Toronto Homes Sales and Prices for the Month of August

Toronto’s real estate market showed no signs of cooling down in the month of August, as both home sales and average prices saw significant increase from the same point in time last year.  Figures from the most recent monthly sales report released by the Toronto Real Estate Board (TREB), suggest that the Toronto market is still a sellers’ market, according to Kendra Mangione of CTV News and TREB President Mark McLean.

Home sales in Toronto went up 5.7% from August of last year, a modest increase. In addition, the average sale price was up 10% when compared to that of August 2014. This year, the average was $602,607 across the GTA, while last year the average was $546,482. Interestingly enough, the average is up when compared to a year ago, but fell by $5,000 from the average price recorded by the TREB in July of this year ($609,236).

Average Home Sales Numbers in Toronto:

  • Detached home: $792,111
  • Semi-detached: $541,919
  • Townhouses: $469,721
  • Condominiums: $380,228

TREB President Mark McLean said in the report:

“Buyers in the (Greater Toronto Area) remain confident in their ability to purchase and pay for a home over the long term.”

Susan Pigg of The Toronto Star notes that the report illustrated a 14% rise in sales from August 2014, an indication that more and more people are searching for alternatives to low-rise detached, semi-detached and townhomes, which continue to climb to prices that are becoming out of reach for most people. This overwhelming demand pushed up condo prices by 9.5% in the City of Toronto and 4.1% in the 905 regions.
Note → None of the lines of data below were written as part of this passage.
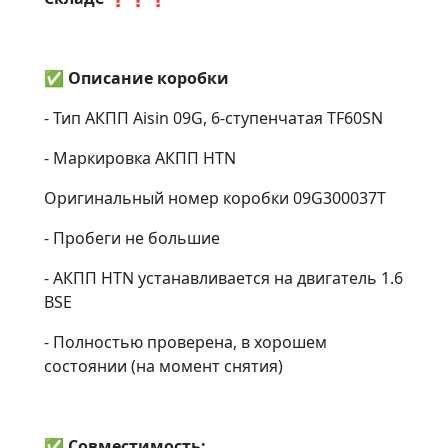
✅
Описание коробки
- Тип АКПП Aisin 09G, 6-ступенчатая TF60SN
- Маркировка АКПП HTN
Оригинальный номер коробки 09G300037T
- Пробеги не большие
- АКПП HTN устанавливается на двигатель 1.6
BSE
- Полностью проверена, в хорошем
состоянии (на момент снятия)
✅
Совместимость:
New listings were up 8.3% last month, and that is in spite of the fact that the total number of homes available for sale (known as active listings), were actually down 10.5%. A total of 7,998 homes changed hands in August, up from 7,568 a year ago. Toronto remains on track for sales this year to exceed the previous record of 93,193 homes set back in 2007 before the recession took hold. Pigg argues that this discrepancy is due to the number of buyers continuing to outstrip the number of properties for sale, “with the frenzy fuelled by interest rates that are now expected to stay low for some time given Canada’s sluggish economy, the impact of low oil prices and the continuing chaos playing out on world stock markets.”

Jason Mercer, TREB’s director of market analysis in a statement.

“A record year for home sales continued to unfold in August as competition between buyers exerted upward pressure on selling prices. It was encouraging to see annual growth in new listings outstrip annual growth in sales, but we will need to see this for a number of months before market conditions become more balanced.”

TORONTO REAL ESTATE MARKET UPDATE | Sales & Average Pricing Up in August

On a GTA-wide basis, sales were up for all major home types in August 2015. A reported 7,998 residential transactions through the TREB MLS System resulted in a 5.7 per cent increase compared to 7,568 sales reported in August 2014.

“Buyers in the GTA remain confident in their ability to purchase and pay for a home over the long term. They see ownership housing as a quality investment that has historically produced positive returns while at the same time providing owners with a place to live in their chosen community,” said Mr. McLean.


The annual growth rate in new listings was greater than the annual growth rate in sales, but active listings at the end of August were still down compared to last year. This suggests that sellers’ market conditions remained in place, especially where low-rise home types like singles, semis and townhouses were concerned.

 “A record year for home sales continued to unfold in August as competition between buyers exerted upward pressure on selling prices. It was encouraging to see annual growth in new listings outstrip annual growth in sales, but we will need to see this for a number of months before market conditions become more balanced,” said Jason Mercer, TREB’s Director of Market Analysis.